In a vibrant commentary on literary patriarchy and the patriarchy beyond, this book considers the place of writing, critiquing, reading, performing and publishing poetry in a woman’s space.
‘Taylor-Johnson’s seven literary women – somewhere between characters and Pessoa-style heteronyms – are fascinating in their complexity and in their often-fraught interactions over the course of a year of sharing their poetry and their lives. ‘Their’ poems are razor-sharp and heartbreaking, as they attempt to reclaim their inner lives from the limits originally dictated by their male creators, while coming to grips with life in Adelaide. A captivating experiment with genre and voice, and a deeply thoughtful and empathetic book.’
Melinda Smith
‘In the tradition of Diane Fahey’s Metamorphoses and Carol Ann Duffy’s The World’s Wife Taylor Johnson’s Rhymes with Hyenas is a feminist revisioning. In Rhymes with Hyenas, as is the tradition, Taylor Johnson gives the female characters, originally written by men, the agency of having their own voices, but Taylor Johnson takes it further. Through the unique combination of the precision of poetry and the loose conversational tone of emails Taylor Johnson explores what this gaining of agency looks like in the collective, the women are using writing practice and group critiquing to make their agency a shared and public act.

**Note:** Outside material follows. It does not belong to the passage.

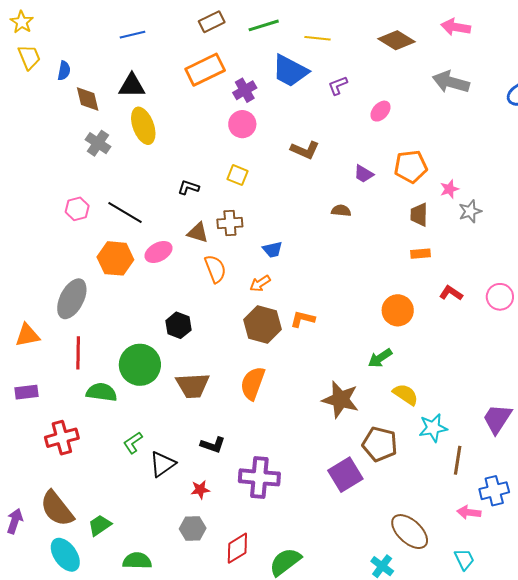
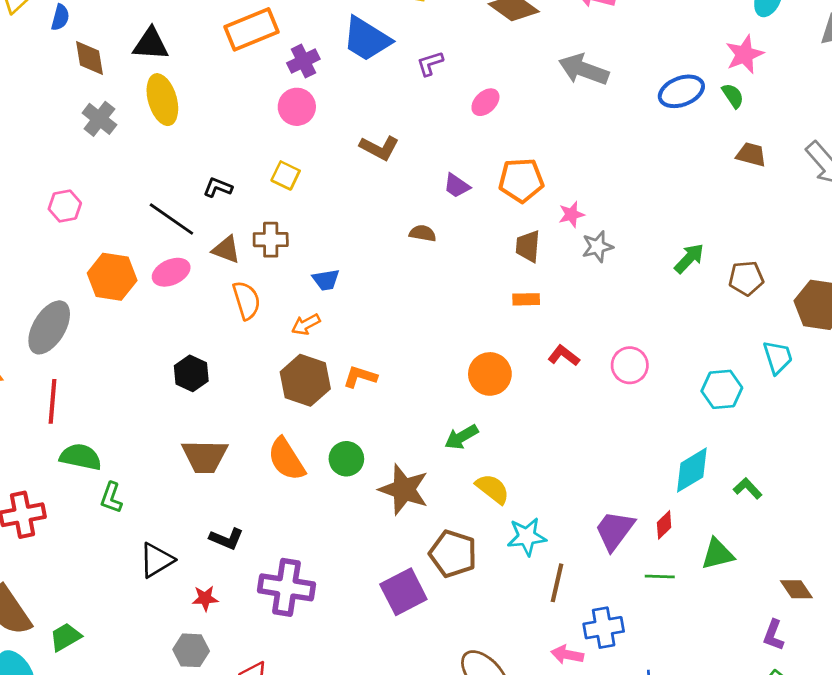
black line: (125, 213) -> (171, 219), moved
green circle: (140, 365) -> (346, 459), moved, size x0.6
orange semicircle: (253, 383) -> (286, 459), turned -56
green L-shape: (133, 443) -> (111, 498), moved, turned -40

The distillation of language in poetry is a powerful means to personal autonomy and the dialogue through emails is an effective and engaging way to explore relationship dynamics and all the nuances of commonalities and differences. Taylor Johnson has written the female characters out of their isolation, as written by men, to explore how solidarity can facilitate personal agency and autonomy.’
Clare Gaskin
‘Every poet knows what a ‘work in progress’ is. Every woman knows what a work in progress her life is. Heather Taylor Johnson eloquently weaves these two strands in this fascinating book.’